▶ About this task: Please write out the full listing beneath this line exactly, skipping its images.

▶ Extracted data:

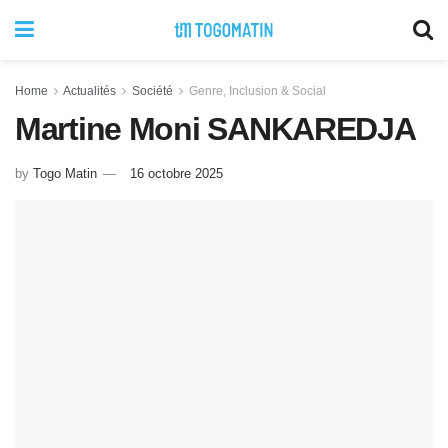
Home
Actualités
Société
Genre, Inclusion & Social
Martine Moni SANKAREDJA
by
Togo Matin
16 octobre 2025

▶ Task response:
Home
Actualités
Société
Genre, Inclusion & Social
Martine Moni SANKAREDJA
by
Togo Matin
16 octobre 2025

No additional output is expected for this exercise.